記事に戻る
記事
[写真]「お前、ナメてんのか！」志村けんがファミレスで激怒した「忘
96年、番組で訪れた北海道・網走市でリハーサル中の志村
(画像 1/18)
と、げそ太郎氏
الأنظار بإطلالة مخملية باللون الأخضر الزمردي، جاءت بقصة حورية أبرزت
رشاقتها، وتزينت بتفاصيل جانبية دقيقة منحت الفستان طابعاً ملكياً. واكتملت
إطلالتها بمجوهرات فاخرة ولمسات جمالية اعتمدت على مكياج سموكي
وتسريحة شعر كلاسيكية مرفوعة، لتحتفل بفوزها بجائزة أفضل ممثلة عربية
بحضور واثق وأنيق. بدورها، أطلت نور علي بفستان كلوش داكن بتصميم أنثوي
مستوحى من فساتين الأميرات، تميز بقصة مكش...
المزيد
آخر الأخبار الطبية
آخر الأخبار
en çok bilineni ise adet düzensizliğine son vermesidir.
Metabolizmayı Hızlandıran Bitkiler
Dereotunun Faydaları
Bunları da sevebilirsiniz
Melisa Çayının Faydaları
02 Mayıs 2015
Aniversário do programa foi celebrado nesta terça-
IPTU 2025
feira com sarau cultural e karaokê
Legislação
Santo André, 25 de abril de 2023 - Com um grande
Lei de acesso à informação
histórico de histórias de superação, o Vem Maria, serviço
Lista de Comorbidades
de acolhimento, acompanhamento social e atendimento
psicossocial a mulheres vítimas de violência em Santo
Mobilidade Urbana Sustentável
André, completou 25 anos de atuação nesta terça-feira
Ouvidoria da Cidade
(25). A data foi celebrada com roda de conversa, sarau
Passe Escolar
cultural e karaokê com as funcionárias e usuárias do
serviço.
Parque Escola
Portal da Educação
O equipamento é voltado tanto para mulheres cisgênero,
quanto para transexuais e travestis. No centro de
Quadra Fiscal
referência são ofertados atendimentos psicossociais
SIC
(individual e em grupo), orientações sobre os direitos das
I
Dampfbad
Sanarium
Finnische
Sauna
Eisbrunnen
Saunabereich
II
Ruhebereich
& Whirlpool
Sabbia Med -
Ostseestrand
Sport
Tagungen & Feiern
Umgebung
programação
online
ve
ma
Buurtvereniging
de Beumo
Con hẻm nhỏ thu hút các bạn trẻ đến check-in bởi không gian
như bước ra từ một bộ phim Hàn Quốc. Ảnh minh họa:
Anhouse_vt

* * *

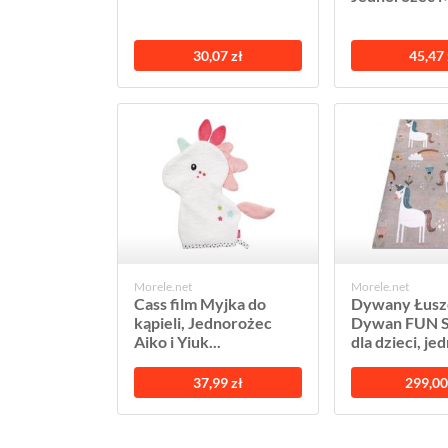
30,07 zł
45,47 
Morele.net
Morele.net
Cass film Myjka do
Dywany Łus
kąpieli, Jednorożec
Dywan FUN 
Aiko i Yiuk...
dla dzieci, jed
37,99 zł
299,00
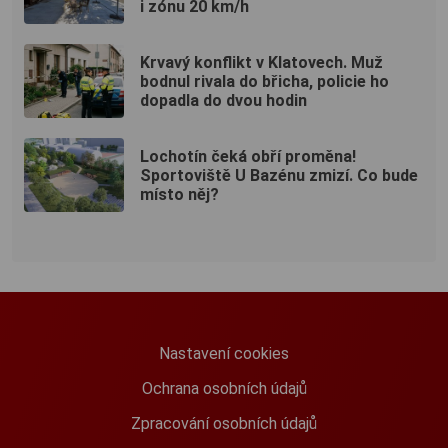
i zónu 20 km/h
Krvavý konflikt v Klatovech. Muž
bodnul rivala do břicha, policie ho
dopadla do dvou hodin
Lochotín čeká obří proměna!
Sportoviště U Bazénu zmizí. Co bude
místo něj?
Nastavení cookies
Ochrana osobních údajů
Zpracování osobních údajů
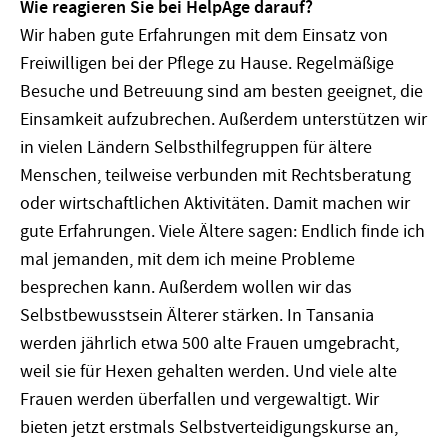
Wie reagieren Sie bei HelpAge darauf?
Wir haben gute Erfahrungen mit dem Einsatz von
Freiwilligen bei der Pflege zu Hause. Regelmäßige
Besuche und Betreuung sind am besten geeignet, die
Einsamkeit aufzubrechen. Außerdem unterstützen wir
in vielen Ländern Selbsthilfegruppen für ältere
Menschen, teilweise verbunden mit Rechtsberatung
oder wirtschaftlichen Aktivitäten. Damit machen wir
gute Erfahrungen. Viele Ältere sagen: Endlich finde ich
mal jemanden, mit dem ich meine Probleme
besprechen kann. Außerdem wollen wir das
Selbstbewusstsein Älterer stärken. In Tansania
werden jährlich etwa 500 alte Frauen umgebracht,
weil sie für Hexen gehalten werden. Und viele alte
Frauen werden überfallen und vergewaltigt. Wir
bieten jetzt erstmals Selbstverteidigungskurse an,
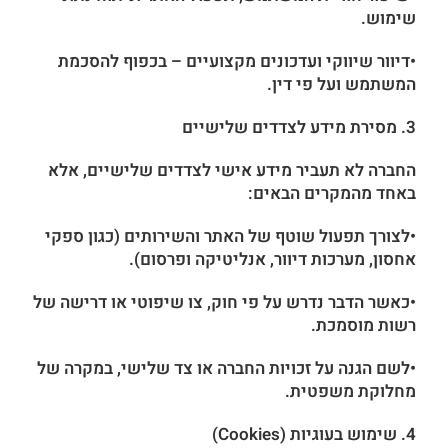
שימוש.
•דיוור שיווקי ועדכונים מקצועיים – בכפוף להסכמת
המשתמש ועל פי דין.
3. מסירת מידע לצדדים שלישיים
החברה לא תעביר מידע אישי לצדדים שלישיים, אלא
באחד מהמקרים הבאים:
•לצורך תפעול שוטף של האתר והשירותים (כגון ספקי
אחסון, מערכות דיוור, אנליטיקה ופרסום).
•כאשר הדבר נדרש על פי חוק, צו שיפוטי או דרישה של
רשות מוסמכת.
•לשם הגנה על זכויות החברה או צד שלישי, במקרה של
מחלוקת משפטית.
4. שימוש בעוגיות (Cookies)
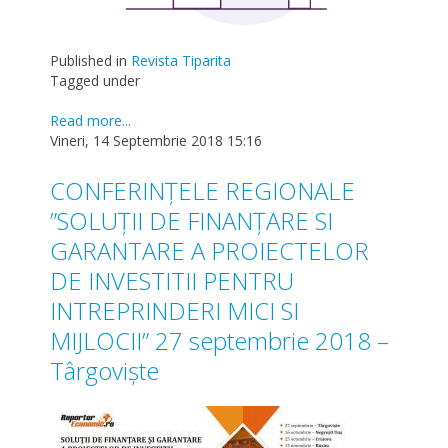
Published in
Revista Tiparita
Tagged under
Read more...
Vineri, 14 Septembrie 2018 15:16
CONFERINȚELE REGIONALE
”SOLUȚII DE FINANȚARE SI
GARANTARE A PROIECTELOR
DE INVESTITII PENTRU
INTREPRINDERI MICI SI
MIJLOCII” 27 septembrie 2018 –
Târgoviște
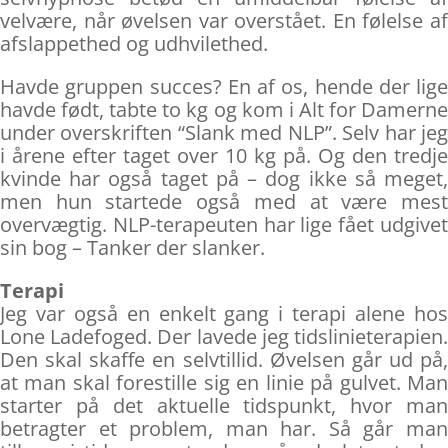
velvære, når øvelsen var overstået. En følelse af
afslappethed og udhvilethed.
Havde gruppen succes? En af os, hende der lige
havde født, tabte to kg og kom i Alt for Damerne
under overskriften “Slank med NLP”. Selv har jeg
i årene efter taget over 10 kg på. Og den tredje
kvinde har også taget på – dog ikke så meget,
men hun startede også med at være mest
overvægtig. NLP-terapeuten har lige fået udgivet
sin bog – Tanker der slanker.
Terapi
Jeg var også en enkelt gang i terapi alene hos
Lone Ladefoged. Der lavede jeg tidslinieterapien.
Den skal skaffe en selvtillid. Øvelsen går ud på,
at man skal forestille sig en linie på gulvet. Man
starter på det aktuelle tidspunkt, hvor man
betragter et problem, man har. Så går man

---

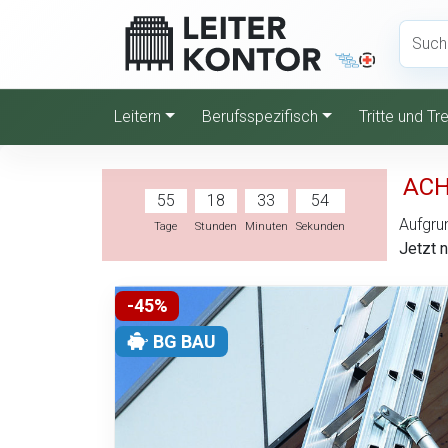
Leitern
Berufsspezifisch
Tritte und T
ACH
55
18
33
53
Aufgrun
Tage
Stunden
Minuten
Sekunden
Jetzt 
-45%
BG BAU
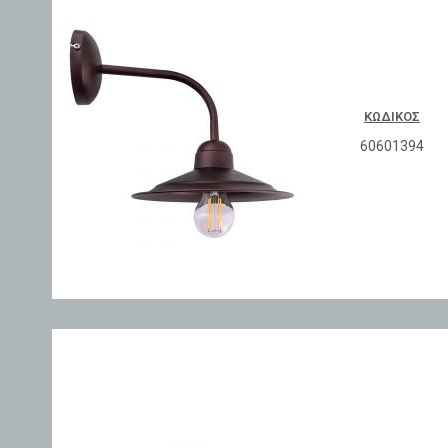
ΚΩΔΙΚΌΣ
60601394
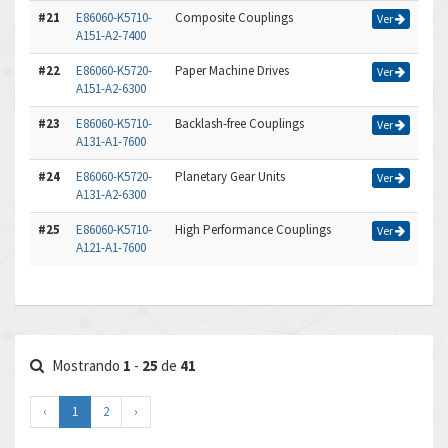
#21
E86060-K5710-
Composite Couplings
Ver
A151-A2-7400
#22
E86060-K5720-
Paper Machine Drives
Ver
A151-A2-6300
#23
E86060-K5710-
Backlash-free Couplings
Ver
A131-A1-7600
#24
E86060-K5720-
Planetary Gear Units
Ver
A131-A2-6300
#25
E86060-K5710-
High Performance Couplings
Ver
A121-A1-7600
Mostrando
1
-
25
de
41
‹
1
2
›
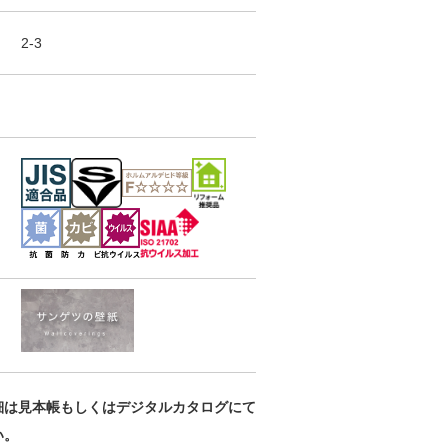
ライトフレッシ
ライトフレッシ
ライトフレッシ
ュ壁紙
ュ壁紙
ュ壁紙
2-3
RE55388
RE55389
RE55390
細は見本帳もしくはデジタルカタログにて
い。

TASK TO CARRY OUT: Every line above that has the string "sarau" needs to be copied.

OUTPUT OF THE EXERCISE:
feira com sarau cultural e karaokê
(25). A data foi celebrada com roda de conversa, sarau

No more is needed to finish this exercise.